IBM’s “Watson” Computing System to Challenge All Time Greatest Jeopardy! Champions

Richard drew my attention to the upcoming competition between IBM’s Watson deep question and answer system and top Jeopardy! champions, IBM’s “Watson” Computing System to Challenge All Time Greatest Jeopardy! Champions. I’d blogged on Watson before – it’s a custom system designed to mine large collections of data for answers to questions. Here is what IBM says its applications are,

Beyond Jeopardy!, the technology behind Watson can be adapted to solve problems and drive progress in various fields. The computer has the ability to sift through vast amounts of data and return precise answers, ranking its confidence in its answers. The technology could be applied in areas such as healthcare, to help accurately diagnose patients, to improve online self-service help desks, to provide tourists and citizens with specific information regarding cities, prompt customer support via phone, and much more.

Compute Canada’s “Strategic” Plan Isn’t

I have become involved in Compute Canada (in addition to being a grateful user of WestGrid.) I came across this critique of their recent strategic plan, Compute Canada’s “Strategic” Plan Isn’t. What interests me is that education is the main issue for Software Carpentry. One of the things in the plan is to establish a virtual HPC centre of excellence for the humanities and social sciences which would run workshops and seminars to help bring people on board.

My sense from the comments is that for funders it is more attractive to develop new technologies than to educate people to use those in place. What government brags about workshops, but petascale computing sound special.
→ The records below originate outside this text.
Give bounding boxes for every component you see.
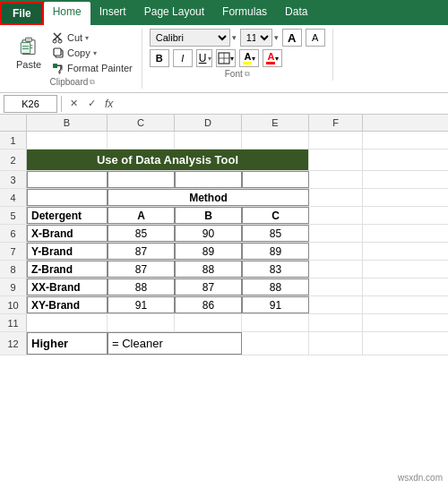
col-header-e[interactable]: E [242, 115, 309, 131]
cell-d3[interactable] [175, 171, 242, 188]
underline-button[interactable]: U ▾ [196, 49, 213, 67]
insert-tab[interactable]: Insert [90, 2, 135, 25]
cell-d1[interactable] [175, 132, 242, 149]
font-increase-button[interactable]: A [282, 29, 302, 47]
cell-f12[interactable] [309, 332, 363, 355]
cell-b6[interactable]: X-Brand [27, 225, 108, 242]
cell-b12-higher[interactable]: Higher [27, 332, 108, 355]
cell-e6[interactable]: 85 [242, 225, 309, 242]
format-painter-button[interactable]: Format Painter [50, 61, 134, 75]
font-color-dropdown[interactable]: ▾ [275, 55, 279, 63]
cell-e1[interactable] [242, 132, 309, 149]
cell-b1[interactable] [27, 132, 108, 149]
formulas-tab[interactable]: Formulas [213, 2, 276, 25]
cell-c9[interactable]: 88 [108, 278, 175, 295]
table-row: 3 [0, 171, 448, 189]
font-color-button[interactable]: A ▾ [263, 49, 282, 67]
table-row: 9 XX-Brand 88 87 88 [0, 278, 448, 296]
cell-d11[interactable] [175, 314, 242, 331]
cell-f9[interactable] [309, 278, 363, 295]
cell-f6[interactable] [309, 225, 363, 242]
col-header-f[interactable]: F [309, 115, 363, 131]
cell-d5[interactable]: B [175, 207, 242, 224]
cut-button[interactable]: Cut ▾ [50, 30, 134, 45]
cell-f2[interactable] [309, 150, 363, 170]
cell-f5[interactable] [309, 207, 363, 224]
cell-e3[interactable] [242, 171, 309, 188]
cell-e11[interactable] [242, 314, 309, 331]
clipboard-expand-icon[interactable]: ⧉ [90, 78, 95, 87]
cell-d8[interactable]: 88 [175, 261, 242, 278]
cell-e10[interactable]: 91 [242, 296, 309, 313]
paste-button[interactable]: Paste [11, 29, 47, 72]
fill-color-button[interactable]: A ▾ [239, 49, 259, 67]
font-name-dropdown[interactable]: ▾ [232, 33, 237, 42]
col-header-c[interactable]: C [108, 115, 175, 131]
page-layout-tab[interactable]: Page Layout [135, 2, 213, 25]
formula-input[interactable] [118, 95, 444, 113]
cell-e12[interactable] [242, 332, 309, 355]
font-decrease-button[interactable]: A [306, 29, 325, 47]
cell-c1[interactable] [108, 132, 175, 149]
table-row: 6 X-Brand 85 90 85 [0, 225, 448, 243]
cell-d7[interactable]: 89 [175, 243, 242, 260]
borders-dropdown[interactable]: ▾ [230, 55, 234, 63]
col-header-b[interactable]: B [27, 115, 108, 131]
confirm-formula-button[interactable]: ✓ [83, 96, 99, 112]
file-tab[interactable]: File [0, 2, 44, 25]
home-tab[interactable]: Home [44, 2, 90, 25]
cut-dropdown-icon[interactable]: ▾ [85, 34, 89, 42]
cell-b3[interactable] [27, 171, 108, 188]
font-size-dropdown[interactable]: ▾ [274, 33, 279, 42]
cell-f1[interactable] [309, 132, 363, 149]
font-size-select[interactable]: 11 [240, 29, 272, 47]
cell-f3[interactable] [309, 171, 363, 188]
cell-c4-method[interactable]: Method [108, 189, 309, 206]
row-number: 1 [0, 132, 27, 149]
cell-f11[interactable] [309, 314, 363, 331]
cell-c12-cleaner[interactable]: = Cleaner [108, 332, 242, 355]
borders-button[interactable]: ▾ [216, 49, 236, 67]
cell-c8[interactable]: 87 [108, 261, 175, 278]
cell-d10[interactable]: 86 [175, 296, 242, 313]
font-expand-icon[interactable]: ⧉ [245, 70, 250, 79]
cell-f10[interactable] [309, 296, 363, 313]
cell-e5[interactable]: C [242, 207, 309, 224]
cell-b5[interactable]: Detergent [27, 207, 108, 224]
cell-b4[interactable] [27, 189, 108, 206]
cell-b8[interactable]: Z-Brand [27, 261, 108, 278]
cell-f7[interactable] [309, 243, 363, 260]
name-box[interactable] [4, 95, 57, 113]
cell-d6[interactable]: 90 [175, 225, 242, 242]
copy-dropdown-icon[interactable]: ▾ [93, 49, 97, 57]
cell-b10[interactable]: XY-Brand [27, 296, 108, 313]
paste-label: Paste [16, 59, 41, 70]
italic-button[interactable]: I [173, 49, 193, 67]
cancel-formula-button[interactable]: ✕ [65, 96, 82, 112]
borders-icon [218, 52, 230, 64]
font-name-select[interactable]: Calibri [150, 29, 230, 47]
cell-b11[interactable] [27, 314, 108, 331]
cell-f4[interactable] [309, 189, 363, 206]
cell-d9[interactable]: 87 [175, 278, 242, 295]
cell-b9[interactable]: XX-Brand [27, 278, 108, 295]
col-header-d[interactable]: D [175, 115, 242, 131]
cell-c10[interactable]: 91 [108, 296, 175, 313]
cell-c6[interactable]: 85 [108, 225, 175, 242]
cell-c5[interactable]: A [108, 207, 175, 224]
data-tab[interactable]: Data [276, 2, 316, 25]
cell-b7[interactable]: Y-Brand [27, 243, 108, 260]
cell-c3[interactable] [108, 171, 175, 188]
cell-c7[interactable]: 87 [108, 243, 175, 260]
cell-e7[interactable]: 89 [242, 243, 309, 260]
cell-f8[interactable] [309, 261, 363, 278]
cell-e8[interactable]: 83 [242, 261, 309, 278]
cell-e9[interactable]: 88 [242, 278, 309, 295]
cell-c11[interactable] [108, 314, 175, 331]
svg-rect-13 [54, 48, 61, 56]
cell-b2-title[interactable]: Use of Data Analysis Tool [27, 150, 309, 170]
underline-dropdown[interactable]: ▾ [208, 55, 211, 63]
bold-button[interactable]: B [150, 49, 169, 67]
fill-dropdown[interactable]: ▾ [252, 55, 255, 63]
copy-button[interactable]: Copy ▾ [50, 46, 134, 60]
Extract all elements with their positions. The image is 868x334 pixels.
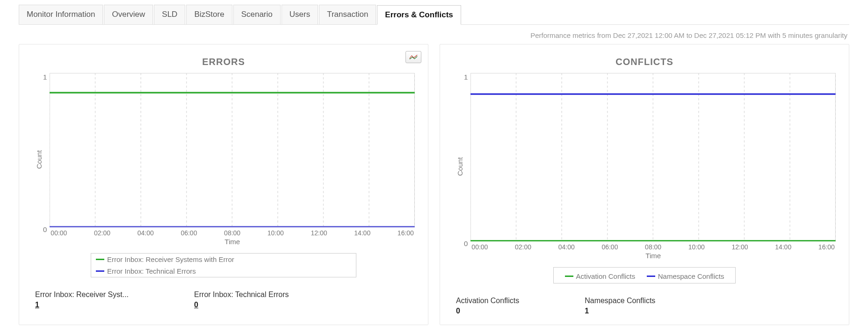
errors-xtick: 06:00 bbox=[181, 229, 197, 237]
errors-legend: Error Inbox: Receiver Systems with Error… bbox=[91, 253, 356, 277]
errors-xtick: 00:00 bbox=[51, 229, 67, 237]
conflicts-legend-label-a: Activation Conflicts bbox=[576, 272, 636, 280]
errors-yaxis: 1 0 bbox=[43, 73, 50, 246]
conflicts-xtick: 00:00 bbox=[471, 243, 488, 251]
conflicts-ylabel: Count bbox=[453, 157, 464, 176]
errors-legend-item-b[interactable]: Error Inbox: Technical Errors bbox=[91, 265, 356, 277]
legend-swatch-blue bbox=[96, 270, 104, 272]
errors-chart: Count 1 0 bbox=[32, 73, 415, 246]
conflicts-stat-a-value: 0 bbox=[456, 307, 519, 315]
errors-stat-b-label: Error Inbox: Technical Errors bbox=[194, 290, 289, 299]
legend-swatch-green bbox=[565, 276, 573, 277]
conflicts-xtick: 04:00 bbox=[558, 243, 575, 251]
errors-plot bbox=[50, 73, 415, 227]
errors-xlabel: Time bbox=[50, 238, 415, 246]
conflicts-xtick: 12:00 bbox=[731, 243, 748, 251]
errors-xaxis: 00:00 02:00 04:00 06:00 08:00 10:00 12:0… bbox=[50, 229, 415, 237]
errors-legend-label-b: Error Inbox: Technical Errors bbox=[107, 267, 196, 275]
legend-swatch-blue bbox=[647, 276, 655, 277]
tab-monitor-information[interactable]: Monitor Information bbox=[19, 5, 103, 24]
metrics-range-label: Performance metrics from Dec 27,2021 12:… bbox=[19, 25, 849, 44]
tab-bar: Monitor Information Overview SLD BizStor… bbox=[19, 0, 849, 25]
conflicts-xtick: 10:00 bbox=[688, 243, 705, 251]
errors-stat-a-value[interactable]: 1 bbox=[35, 301, 129, 309]
errors-panel: ERRORS Count 1 0 bbox=[19, 44, 428, 325]
conflicts-stat-b-label: Namespace Conflicts bbox=[585, 297, 655, 305]
conflicts-xtick: 16:00 bbox=[818, 243, 835, 251]
conflicts-stat-a: Activation Conflicts 0 bbox=[456, 297, 519, 315]
conflicts-xaxis: 00:00 02:00 04:00 06:00 08:00 10:00 12:0… bbox=[470, 243, 836, 251]
tab-bizstore[interactable]: BizStore bbox=[186, 5, 232, 24]
tab-overview[interactable]: Overview bbox=[104, 5, 153, 24]
conflicts-stat-b: Namespace Conflicts 1 bbox=[585, 297, 655, 315]
conflicts-plot bbox=[470, 73, 836, 241]
errors-xtick: 02:00 bbox=[94, 229, 110, 237]
errors-stat-b-value[interactable]: 0 bbox=[194, 301, 289, 309]
errors-stat-b: Error Inbox: Technical Errors 0 bbox=[194, 290, 289, 309]
conflicts-stat-b-value: 1 bbox=[585, 307, 655, 315]
errors-ylabel: Count bbox=[32, 150, 43, 169]
conflicts-xlabel: Time bbox=[470, 252, 836, 260]
errors-ytick-0: 0 bbox=[43, 225, 47, 233]
conflicts-ytick-1: 1 bbox=[464, 73, 468, 81]
errors-legend-label-a: Error Inbox: Receiver Systems with Error bbox=[107, 255, 234, 263]
errors-xtick: 10:00 bbox=[268, 229, 284, 237]
tab-transaction[interactable]: Transaction bbox=[319, 5, 376, 24]
errors-xtick: 04:00 bbox=[137, 229, 154, 237]
conflicts-ytick-0: 0 bbox=[464, 240, 468, 247]
conflicts-title: CONFLICTS bbox=[453, 57, 836, 67]
errors-xtick: 12:00 bbox=[311, 229, 327, 237]
conflicts-stats: Activation Conflicts 0 Namespace Conflic… bbox=[453, 297, 836, 315]
conflicts-xtick: 08:00 bbox=[645, 243, 661, 251]
conflicts-legend-label-b: Namespace Conflicts bbox=[658, 272, 724, 280]
conflicts-stat-a-label: Activation Conflicts bbox=[456, 297, 519, 305]
conflicts-xtick: 02:00 bbox=[515, 243, 531, 251]
conflicts-yaxis: 1 0 bbox=[464, 73, 470, 260]
chart-type-toggle[interactable] bbox=[405, 51, 421, 63]
conflicts-legend: Activation Conflicts Namespace Conflicts bbox=[553, 267, 736, 283]
conflicts-panel: CONFLICTS Count 1 0 bbox=[440, 44, 849, 325]
errors-xtick: 08:00 bbox=[224, 229, 240, 237]
errors-stat-a-label: Error Inbox: Receiver Syst... bbox=[35, 290, 129, 299]
conflicts-chart: Count 1 0 bbox=[453, 73, 836, 260]
errors-xtick: 16:00 bbox=[398, 229, 414, 237]
chart-line-icon bbox=[409, 54, 418, 60]
conflicts-xtick: 06:00 bbox=[601, 243, 618, 251]
errors-title: ERRORS bbox=[32, 57, 415, 67]
tab-scenario[interactable]: Scenario bbox=[233, 5, 281, 24]
errors-stats: Error Inbox: Receiver Syst... 1 Error In… bbox=[32, 290, 415, 309]
conflicts-xtick: 14:00 bbox=[775, 243, 791, 251]
errors-stat-a: Error Inbox: Receiver Syst... 1 bbox=[35, 290, 129, 309]
tab-sld[interactable]: SLD bbox=[154, 5, 185, 24]
conflicts-legend-item-b[interactable]: Namespace Conflicts bbox=[647, 272, 724, 280]
tab-errors-conflicts[interactable]: Errors & Conflicts bbox=[377, 5, 461, 25]
errors-legend-item-a[interactable]: Error Inbox: Receiver Systems with Error bbox=[91, 254, 356, 265]
errors-xtick: 14:00 bbox=[354, 229, 370, 237]
legend-swatch-green bbox=[96, 259, 104, 260]
conflicts-legend-item-a[interactable]: Activation Conflicts bbox=[565, 272, 636, 280]
errors-ytick-1: 1 bbox=[43, 73, 47, 81]
tab-users[interactable]: Users bbox=[282, 5, 318, 24]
IEEE Spectrum: Ray Kurzweil’s Slippery Futurism

From Slashdot I was led to a great critique of Kurzweil’s futurism, see the IEEE Spectrum: Ray Kurzweil’s Slippery Futurism. I’ve tried to tackle Kurzweil in previous posts here (on Singularity University), but never quite nailed his form of prediction the way John Rennie does.

Therein lie the frustrations of Kurzweil’s brand of tech punditry. On close examination, his clearest and most successful predictions often lack originality or profundity. And most of his predictions come with so many loopholes that they border on the unfalsifiable. Yet he continues to be taken seriously enough as an oracle of technology to command very impressive speaker fees at pricey conferences, to author best-selling books, and to have cofounded Singularity University, where executives and others are paying quite handsomely to learn how to plan for the not-too-distant day when those disappearing computers will make humans both obsolete and immortal.